An Insider’s Look at the Lies Behind Modern Feminism and the Sexual Revolution

In her younger years, Sue Ellen Browder  wrote for the notoriously feminist-bent, abortion-promoting Cosmopolitan magazine. She has since come out of that experience with eyes opened to the lies she was told to propagandize–lies about promiscuous lifestyles, lies about the true meaning of womanhood, and lies about the glamorized so-called right to abortion. Browder, armed with her words, is now ready to cut through each of these fallacious fronts for the modern feminist movement and speak the truth.

Browder explains, “At Cosmos we pretended that the Sexual Revolution was a freedom for women. It actually was not. It actually was a kind of slavery.”

One issue that Cosmo frequently promoted was the right to abortion. Because, of course, all avid followers of feminism must support a woman’s choice to end the life of her child, right? Well, actually no.

Abortion wasn’t always part of the feminist movement, as Browder explains. “It was only by slow but deliberate maneuvering that the two merged together. Over time, as the sexual revolution and the women’s’ movement got closer and closer together, a lot of women began to buy into that illusion,” she goes on to say,

Many believe that abortion was originally part of the feminist movement. This is a myth, however. The original feminists believed in the evil of abortion simply because they believed in the value of all human beings. Abortion, however, was slyly slipped into their agenda at the Seneca Falls Convention.
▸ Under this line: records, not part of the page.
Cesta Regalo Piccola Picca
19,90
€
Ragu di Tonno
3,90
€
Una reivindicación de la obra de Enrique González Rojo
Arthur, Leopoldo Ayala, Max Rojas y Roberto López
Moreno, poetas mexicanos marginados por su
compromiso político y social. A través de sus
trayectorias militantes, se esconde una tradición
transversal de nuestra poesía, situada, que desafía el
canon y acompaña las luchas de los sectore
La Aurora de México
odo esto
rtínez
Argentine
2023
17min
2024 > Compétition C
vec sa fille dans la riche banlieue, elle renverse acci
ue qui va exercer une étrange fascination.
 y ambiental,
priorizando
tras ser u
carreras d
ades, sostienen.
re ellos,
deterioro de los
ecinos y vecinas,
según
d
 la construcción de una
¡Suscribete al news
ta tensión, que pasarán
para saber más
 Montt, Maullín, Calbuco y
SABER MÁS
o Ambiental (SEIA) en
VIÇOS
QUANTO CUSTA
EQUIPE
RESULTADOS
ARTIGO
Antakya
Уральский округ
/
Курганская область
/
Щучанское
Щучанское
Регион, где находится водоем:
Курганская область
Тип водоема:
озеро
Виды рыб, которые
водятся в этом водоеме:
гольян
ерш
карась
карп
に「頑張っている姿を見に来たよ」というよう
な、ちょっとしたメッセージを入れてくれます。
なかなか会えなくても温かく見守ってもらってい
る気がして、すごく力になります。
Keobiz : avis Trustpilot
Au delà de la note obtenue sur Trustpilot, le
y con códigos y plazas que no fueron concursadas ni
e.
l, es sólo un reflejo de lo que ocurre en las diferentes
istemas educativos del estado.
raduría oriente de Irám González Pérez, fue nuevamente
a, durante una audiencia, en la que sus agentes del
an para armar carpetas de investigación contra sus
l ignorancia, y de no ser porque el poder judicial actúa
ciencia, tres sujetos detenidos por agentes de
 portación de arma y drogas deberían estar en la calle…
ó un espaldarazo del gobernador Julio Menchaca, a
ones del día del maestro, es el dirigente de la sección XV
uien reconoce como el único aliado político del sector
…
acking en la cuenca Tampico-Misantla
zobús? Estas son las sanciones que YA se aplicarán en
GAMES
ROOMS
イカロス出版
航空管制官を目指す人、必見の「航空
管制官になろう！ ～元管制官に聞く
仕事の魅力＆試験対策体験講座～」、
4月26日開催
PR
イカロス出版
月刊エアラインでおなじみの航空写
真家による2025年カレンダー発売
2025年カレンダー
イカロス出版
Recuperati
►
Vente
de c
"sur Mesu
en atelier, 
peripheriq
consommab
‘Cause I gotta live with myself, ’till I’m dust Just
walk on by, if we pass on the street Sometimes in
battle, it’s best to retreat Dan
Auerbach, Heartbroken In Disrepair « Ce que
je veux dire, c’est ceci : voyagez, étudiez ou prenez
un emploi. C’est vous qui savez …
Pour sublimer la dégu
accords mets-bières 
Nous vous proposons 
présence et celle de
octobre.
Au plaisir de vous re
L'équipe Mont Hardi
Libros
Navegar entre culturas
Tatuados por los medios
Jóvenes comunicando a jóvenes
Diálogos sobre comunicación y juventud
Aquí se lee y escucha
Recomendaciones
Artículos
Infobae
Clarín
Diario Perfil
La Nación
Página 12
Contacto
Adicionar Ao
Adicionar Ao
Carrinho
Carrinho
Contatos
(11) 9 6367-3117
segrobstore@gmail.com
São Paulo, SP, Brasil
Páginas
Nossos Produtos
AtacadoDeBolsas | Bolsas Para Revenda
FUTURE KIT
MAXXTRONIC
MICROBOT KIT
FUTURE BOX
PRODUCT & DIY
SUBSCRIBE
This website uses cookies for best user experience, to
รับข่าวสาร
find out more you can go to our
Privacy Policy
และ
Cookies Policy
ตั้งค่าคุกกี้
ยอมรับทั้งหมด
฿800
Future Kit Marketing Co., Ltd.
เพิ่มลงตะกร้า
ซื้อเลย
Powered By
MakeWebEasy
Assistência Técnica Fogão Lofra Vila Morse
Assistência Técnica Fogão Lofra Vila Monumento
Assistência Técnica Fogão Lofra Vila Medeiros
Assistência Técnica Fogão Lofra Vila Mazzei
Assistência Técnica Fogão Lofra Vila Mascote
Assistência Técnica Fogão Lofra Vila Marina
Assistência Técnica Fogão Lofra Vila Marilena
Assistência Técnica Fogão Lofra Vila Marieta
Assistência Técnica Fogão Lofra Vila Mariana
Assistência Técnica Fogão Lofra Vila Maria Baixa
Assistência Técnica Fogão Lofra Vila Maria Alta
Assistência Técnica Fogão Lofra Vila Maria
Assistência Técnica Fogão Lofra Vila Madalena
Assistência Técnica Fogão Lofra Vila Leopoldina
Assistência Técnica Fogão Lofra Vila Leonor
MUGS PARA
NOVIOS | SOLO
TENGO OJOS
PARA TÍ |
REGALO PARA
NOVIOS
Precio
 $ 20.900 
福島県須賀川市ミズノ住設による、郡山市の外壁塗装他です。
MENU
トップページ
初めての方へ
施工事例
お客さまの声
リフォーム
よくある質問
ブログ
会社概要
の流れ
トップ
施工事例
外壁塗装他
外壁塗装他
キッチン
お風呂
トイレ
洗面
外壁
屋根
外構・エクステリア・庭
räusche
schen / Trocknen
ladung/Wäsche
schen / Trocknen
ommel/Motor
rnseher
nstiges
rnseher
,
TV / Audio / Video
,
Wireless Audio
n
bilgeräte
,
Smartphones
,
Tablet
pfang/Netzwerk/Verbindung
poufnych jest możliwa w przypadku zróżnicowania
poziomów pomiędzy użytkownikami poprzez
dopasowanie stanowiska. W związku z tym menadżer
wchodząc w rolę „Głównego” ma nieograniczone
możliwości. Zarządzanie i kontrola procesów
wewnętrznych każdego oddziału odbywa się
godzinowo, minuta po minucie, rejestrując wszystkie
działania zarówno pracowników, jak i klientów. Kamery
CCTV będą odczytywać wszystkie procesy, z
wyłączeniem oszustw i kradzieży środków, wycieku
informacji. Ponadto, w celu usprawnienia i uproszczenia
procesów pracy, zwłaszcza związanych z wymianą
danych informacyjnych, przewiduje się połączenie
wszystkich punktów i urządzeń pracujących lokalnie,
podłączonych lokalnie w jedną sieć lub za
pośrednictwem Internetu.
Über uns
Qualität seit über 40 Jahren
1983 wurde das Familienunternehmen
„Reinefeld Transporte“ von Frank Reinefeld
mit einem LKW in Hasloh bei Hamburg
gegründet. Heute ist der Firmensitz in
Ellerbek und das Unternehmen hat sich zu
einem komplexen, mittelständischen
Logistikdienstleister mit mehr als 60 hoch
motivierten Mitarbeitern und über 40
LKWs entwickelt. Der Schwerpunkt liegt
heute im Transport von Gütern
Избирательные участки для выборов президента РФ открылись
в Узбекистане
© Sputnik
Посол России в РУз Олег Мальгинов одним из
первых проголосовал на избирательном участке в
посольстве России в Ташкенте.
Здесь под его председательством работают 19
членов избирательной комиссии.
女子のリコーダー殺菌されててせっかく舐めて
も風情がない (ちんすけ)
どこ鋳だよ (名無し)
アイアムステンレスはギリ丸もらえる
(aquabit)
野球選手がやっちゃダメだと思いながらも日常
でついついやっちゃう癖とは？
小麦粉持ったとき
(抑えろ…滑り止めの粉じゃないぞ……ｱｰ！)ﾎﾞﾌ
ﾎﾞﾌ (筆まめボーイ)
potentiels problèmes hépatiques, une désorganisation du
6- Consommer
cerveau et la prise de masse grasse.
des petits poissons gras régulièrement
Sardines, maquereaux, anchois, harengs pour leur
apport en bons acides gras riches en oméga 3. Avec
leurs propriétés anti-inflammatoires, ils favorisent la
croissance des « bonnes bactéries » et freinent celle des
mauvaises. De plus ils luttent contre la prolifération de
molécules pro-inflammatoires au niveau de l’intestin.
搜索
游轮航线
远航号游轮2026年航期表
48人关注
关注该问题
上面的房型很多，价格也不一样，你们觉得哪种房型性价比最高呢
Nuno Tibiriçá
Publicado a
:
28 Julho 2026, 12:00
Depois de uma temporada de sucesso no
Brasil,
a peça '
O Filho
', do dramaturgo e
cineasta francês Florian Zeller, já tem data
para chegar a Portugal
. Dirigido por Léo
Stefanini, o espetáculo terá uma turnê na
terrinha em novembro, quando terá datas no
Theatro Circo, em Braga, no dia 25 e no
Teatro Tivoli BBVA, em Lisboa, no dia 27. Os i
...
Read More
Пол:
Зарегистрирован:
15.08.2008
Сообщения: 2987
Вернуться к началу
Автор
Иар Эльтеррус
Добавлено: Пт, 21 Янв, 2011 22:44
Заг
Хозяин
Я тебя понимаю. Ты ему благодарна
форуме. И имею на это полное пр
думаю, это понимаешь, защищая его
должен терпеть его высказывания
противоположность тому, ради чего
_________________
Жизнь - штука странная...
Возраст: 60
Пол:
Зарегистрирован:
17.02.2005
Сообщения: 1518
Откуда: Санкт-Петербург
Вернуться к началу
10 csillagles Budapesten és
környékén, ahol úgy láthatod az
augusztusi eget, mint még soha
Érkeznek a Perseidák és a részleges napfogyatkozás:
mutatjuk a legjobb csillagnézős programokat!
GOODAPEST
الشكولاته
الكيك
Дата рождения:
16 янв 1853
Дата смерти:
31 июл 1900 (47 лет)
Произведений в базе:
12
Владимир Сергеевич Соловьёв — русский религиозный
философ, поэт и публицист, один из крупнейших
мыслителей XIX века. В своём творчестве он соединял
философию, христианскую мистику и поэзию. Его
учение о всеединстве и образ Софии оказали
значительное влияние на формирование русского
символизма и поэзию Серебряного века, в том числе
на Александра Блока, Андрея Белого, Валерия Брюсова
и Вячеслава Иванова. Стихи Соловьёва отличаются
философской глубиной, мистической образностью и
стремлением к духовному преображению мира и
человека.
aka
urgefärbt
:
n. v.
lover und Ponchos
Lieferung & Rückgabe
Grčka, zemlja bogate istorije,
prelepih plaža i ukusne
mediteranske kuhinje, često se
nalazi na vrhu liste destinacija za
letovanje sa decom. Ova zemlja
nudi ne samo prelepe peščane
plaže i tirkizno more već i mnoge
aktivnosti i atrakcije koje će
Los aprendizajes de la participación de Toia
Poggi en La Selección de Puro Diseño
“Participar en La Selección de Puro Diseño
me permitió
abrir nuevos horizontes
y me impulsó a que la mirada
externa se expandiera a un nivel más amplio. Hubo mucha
“There were two men who were fighting to get abortion legalized in America. These two men knew Betty Friedan (early feminist) very well,” Browder explains. These men haggled and connived with Friedan until they finally got Friedan to agree to sneak this item into the feminists’ agenda. “At the last minute,” Browder grieves, “Friedan inserted abortion into the bill.” The media blew this event up, spreading half-truths to make the people of America believe that the majority of American women thought abortion was a logical choice. Thus began the brainwashing of the feminist movement

Browder explains the  simple but mighty way that abortion weaseled its’ way into the feminist movement: “Prior to the Sexual Revolution, abortion wasn’t part of the feminist movement… it’s very well documented that abortion was really a man’s movement. An upper-class, middle age, men’s movement.”

“Why all this hijacking of the women’s movement?,” Browder asks, “Money. Money!” The only reason the two men wanted Friedan to include abortion in the feminist agenda was money, and this reason continues as abortion is marketed more and more in the mass media

Browder says that ultimately the evolution of feminism is a choice for women of America to make. It comes down to what the women of this country want. They don’t want to be cheated out of their womanhood, but they want a fair chance in the world to pursue whatever their calling is. “The real battle in our nation,” Browder is certain, “Is feminists who are for abortion and feminists who know the difference and are against it.”